As well as a massive withdrawal of capacity since the start of the Covid-19 crisis – 468 blanked departures on east-west trades – the analyst said schedule reliability had been “extremely low”.

“In the first half of the year, fewer than two out of three vessels arrived within 24-hours of their ETA,” said Philip Damas, head of Drewry Supply Chain Advisors.

“To make matters worse, this is using a measurement which is fairly lenient, because we are setting the ETA at the time of the ship’s departure, by when the carriers should have a good indication of their schedules,” he added.

The blanked sailings and poor reliability naturally resulted in widespread rollovers, said Mr Damas who noted that a Drewry survey of shipper clients had revealed 83% of them had seen cargo rolled.

“It caused significant operational problems for shippers and forwarders; reworking or re-booking the shipment, making a lot of contacts and phone calls and wasting a lot of time working late hours. Many shippers today do not receive good data from carriers on rollovers, or they are not able to measure rollovers using internal systems.

“So our view is that rollovers are a key issue which has been exposed by the recent crisis – this is the new reality of a much more concentrated marketplace in which shipping lines have more power,” he said.

There has also been a notable increase in carriers offering no-roll premiums, which Mr Damas said was needed, but they were really just “offering a normal service at premium prices”.

The root cause of these service level problems is the number of transport crises, Mr Damas believes, noting the increasing frequency of incidents such as the US port strikes, Hanjin bankruptcy, Maersk cyber attack and now Covid lockdowns and Beirut port explosion.

“So shippers and forwarders should plan for continued disruptions,” he added.

There are widespread cost implications from this year’s container shipping disruptions, too, not least an increase in freight rates.

According to Drewry senior advisor Stijn Rubens, the average freight rate on the Asia-Europe trade between January and August increased 15% year on year, to $1,798 per feu. However, after factoring in other freight costs, such as finance, detention and demurrage, and booking processing, the overall increase was $432, up 16% at $3,115 per feu.

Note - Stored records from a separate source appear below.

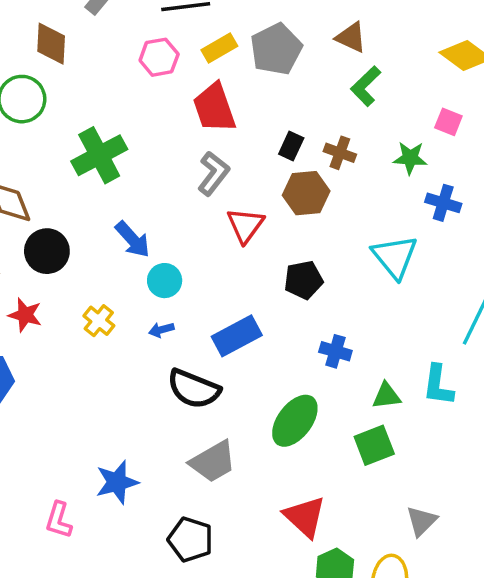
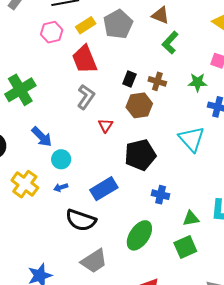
red triangle: (245, 225) -> (106, 125), size x0.7
black pentagon: (303, 280) -> (140, 155), size x1.4
yellow cross: (99, 321) -> (25, 184), size x1.5

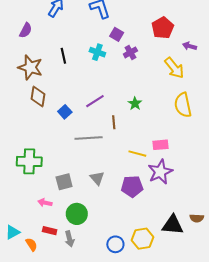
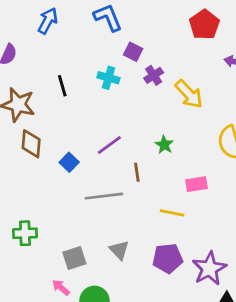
red pentagon: (163, 28) -> (204, 25), moved
yellow arrow: (174, 68) -> (189, 94), moved
pink rectangle: (160, 145) -> (197, 184), moved
green cross: (29, 161) -> (25, 233), size x0.7
purple star: (160, 172) -> (209, 268), moved
pink arrow: (45, 203) -> (61, 288), moved, turned 32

“The indirect cost implications could be multitudes of that,” said Mr Rubens, “from costs related to missed sales opportunities, safety stock levels, customer satisfaction and retention and internal stakeholders.

“In our view, unless you are really in control of your shipments, and that obviously starts with visibility, then there is a real risk of cost and service levels spiralling out of control.

“Therfore, it’s very important to actively measure your carriers, not just via the EDI data they may send you, but to measure them yourself and benchmark their performance against the market.”